**HOW TO COMPLETE THIS TASK:**
Only lines holding the word "jQuery" are wanted from the records; copy all of them.
Start of INFORMATION GIVEN
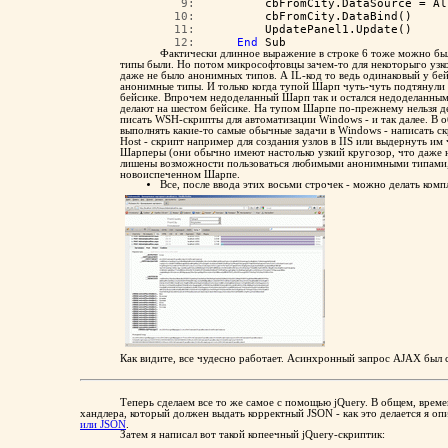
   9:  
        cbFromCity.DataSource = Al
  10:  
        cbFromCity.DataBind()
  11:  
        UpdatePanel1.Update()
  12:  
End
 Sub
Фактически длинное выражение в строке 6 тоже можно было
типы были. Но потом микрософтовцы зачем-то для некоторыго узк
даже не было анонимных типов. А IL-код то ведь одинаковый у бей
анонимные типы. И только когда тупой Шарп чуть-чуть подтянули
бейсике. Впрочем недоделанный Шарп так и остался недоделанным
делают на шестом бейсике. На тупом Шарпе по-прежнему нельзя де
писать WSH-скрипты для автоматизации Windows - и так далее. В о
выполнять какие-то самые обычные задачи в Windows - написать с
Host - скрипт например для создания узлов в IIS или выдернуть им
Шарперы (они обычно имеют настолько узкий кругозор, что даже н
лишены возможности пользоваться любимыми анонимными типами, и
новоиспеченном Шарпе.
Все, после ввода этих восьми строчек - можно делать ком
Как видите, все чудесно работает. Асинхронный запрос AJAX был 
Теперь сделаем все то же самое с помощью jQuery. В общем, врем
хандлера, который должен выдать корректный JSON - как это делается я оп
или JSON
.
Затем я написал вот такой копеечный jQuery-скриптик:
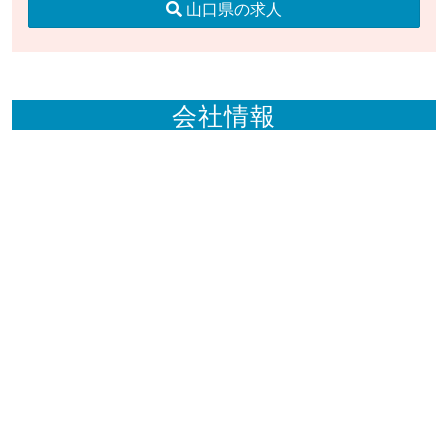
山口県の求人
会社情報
End of INFORMATION GIVEN
Start of INFORMATION GIVEN
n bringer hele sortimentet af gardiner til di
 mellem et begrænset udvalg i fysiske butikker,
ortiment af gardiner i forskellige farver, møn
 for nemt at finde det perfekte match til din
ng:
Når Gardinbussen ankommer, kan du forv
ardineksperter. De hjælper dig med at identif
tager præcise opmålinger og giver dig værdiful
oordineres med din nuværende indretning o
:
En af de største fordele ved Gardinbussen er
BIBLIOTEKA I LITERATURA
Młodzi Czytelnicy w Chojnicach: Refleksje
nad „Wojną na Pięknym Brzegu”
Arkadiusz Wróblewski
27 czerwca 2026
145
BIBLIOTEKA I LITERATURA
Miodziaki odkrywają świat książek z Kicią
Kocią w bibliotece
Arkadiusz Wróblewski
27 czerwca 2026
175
End of INFORMATION GIVEN
**YOUR RESPONSE:**
Теперь сделаем все то же самое с помощью jQuery. В общем, врем
Затем я написал вот такой копеечный jQuery-скриптик:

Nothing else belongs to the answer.